Interestingly, when you look at the numbers of bottles produced by each distillery for their Fèis Ìle release, you realize that this isn’t a novelty release for the festival, rather a major worldwide release who’s release date correlates with the Islay Festival.


Photo Credit:

Photo Credit:

Laphroaig Càirdeas 2014, 8 Year Old Amontillado Sherry Finish (51.4% ABV)

Appearance: Amber with slow forming legs.

Nose: Medicinal peat, banana, fruit soup, warm spices, pound cake with powdered sugar with a layer of tartness pronounced by sour fruit and berries. The nose alternates between the sweet and the tart in a most tantalizing way. Water strengthens the warm spice and releases a floral note.

Palate: 100% Laphroaig with a layer of sweetness from the sherry with an addition of spice. Sour yellow plums are evident, again with a sweet and sour interplay.

Linger: Peat, sweetness on the tongue, coffee grinds and a tingle on the sides of the tongue. This is a linger you’ll take with you for a very long time, as it just stays around almost forever.


Fresh and good, with an abundance of fruit. It works, even if it isn’t the best Càirdeas I’ve ever had…

May 232015

Last year’s Lagavulin festival bottling was probably the best of the Fèis Ìle crop last year.

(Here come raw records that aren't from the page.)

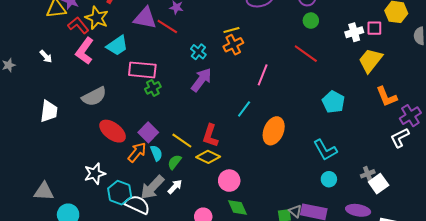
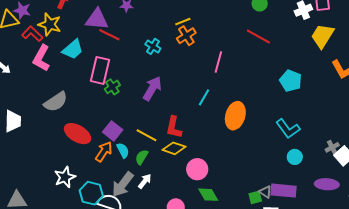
red line: (167, 27) -> (109, 35), moved
pink rectangle: (142, 70) -> (100, 70), turned -76
purple arrow: (201, 80) -> (152, 88), moved

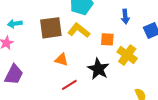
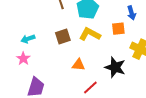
brown square: (51, 28) -> (63, 37), size x0.7
orange square: (107, 39) -> (118, 29), moved

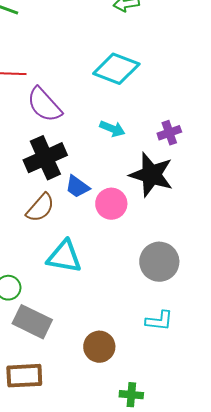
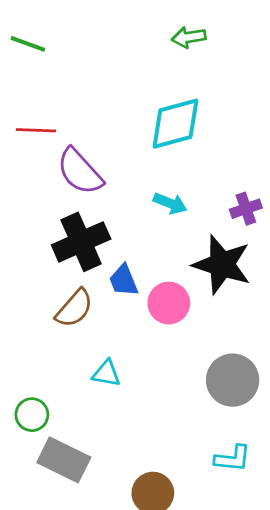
cyan diamond: (116, 69) -> (175, 124), turned -36
blue trapezoid: (77, 187) -> (124, 280), turned 32
cyan triangle: (64, 257) -> (106, 373), size x0.6

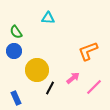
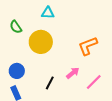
blue circle: (14, 51) -> (17, 71), moved
yellow circle: (37, 70) -> (41, 42), moved

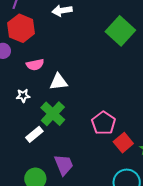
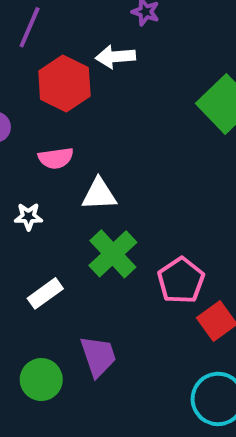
red hexagon: (21, 28) -> (64, 83), moved
green cross: (53, 114) -> (113, 254), moved

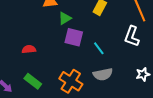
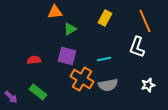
purple square: (74, 37) -> (67, 56), moved
cyan line: (99, 48) -> (104, 59), turned -64
orange cross: (71, 81) -> (82, 79), moved

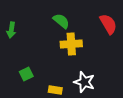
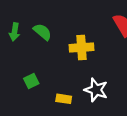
green semicircle: (61, 21) -> (42, 32), moved

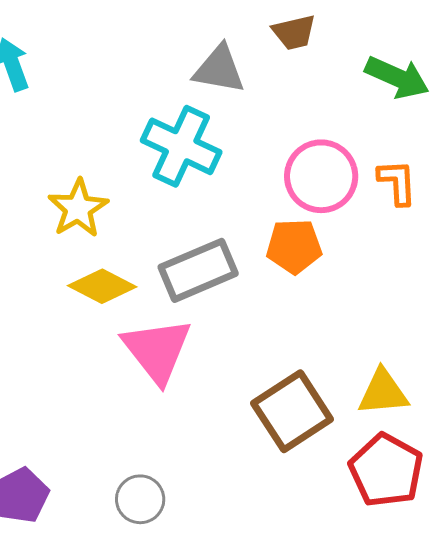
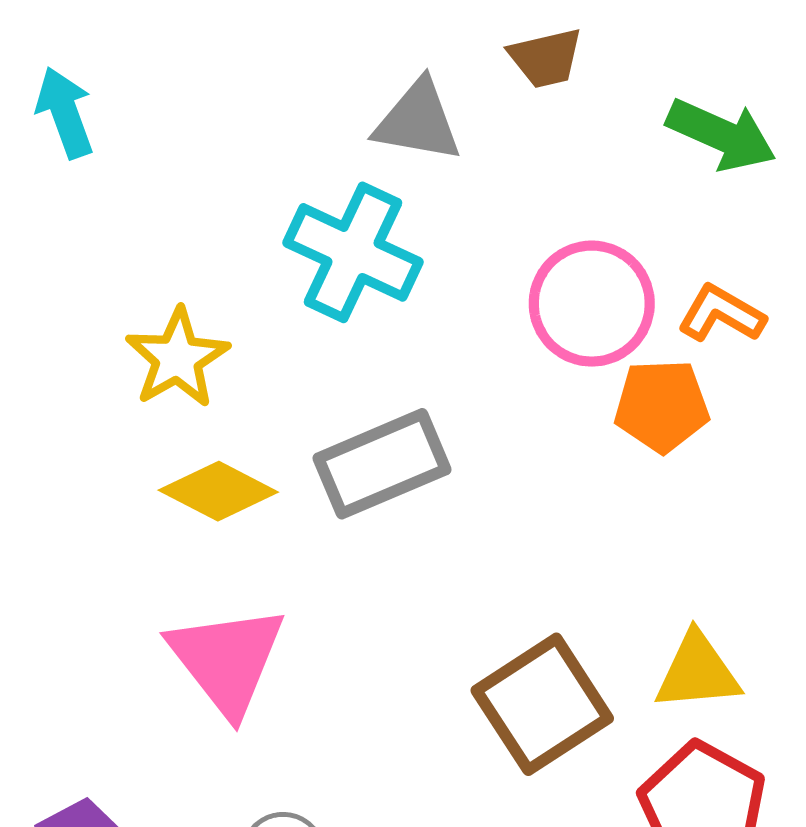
orange L-shape: (397, 182) -> (721, 314), turned -57
orange pentagon: (294, 246) -> (662, 406), moved
pink triangle: (157, 350) -> (227, 660), moved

A sweet sherry bomb, this is a great sipper.

Photo Credit:

Photo Credit:

As I mentioned in another post, Lagavulin has the most limited core range of all distilleries, holding a single expression: the 16 year old. Other regular bottlings include a yearly release of a 12 year old and a running limited edition of a PX finished Distiller’s Edition. Additionally, a yearly Fèis Ìle edition is issued and one for the Islay Jazz Festival (held in September), and special bottlings appear in the annual Special Releases series.

2012 Festival Bottle Photo Credit:

2012 Festival Bottle
Photo Credit:

Lagavulin Fèis Ìle 2014 Festival Bottling, Filled into European Sherry 31.1.1995, 3500 Bottles (54.7% ABV)

Appearance: Bronze, slow forming thin legs.

Nose: Sweet sherry, very light peat in the background, clove and nutmeg, deep aromas of dried fruit, Christmas cake and smoked ham.

Palate: Dry peat, wood spices (pepper, cinnamon and clove), wood smoke and light zesty notes.

Linger: Sherry sweetness down the middle of the tongue, with a peaty and spicy linger and bitter notes that remain in the mouth.


As I mentioned, I think that this was the star of the festival bottlings last year. This beautiful sherry bomb is really gorgeous!

If you’re on Islay today, this year’s bottling is a 1991 expression that was triple matured. After a regular maturation, it got another short second maturation in PX casks, followed by a period of gentle maturation in old oak puncheons.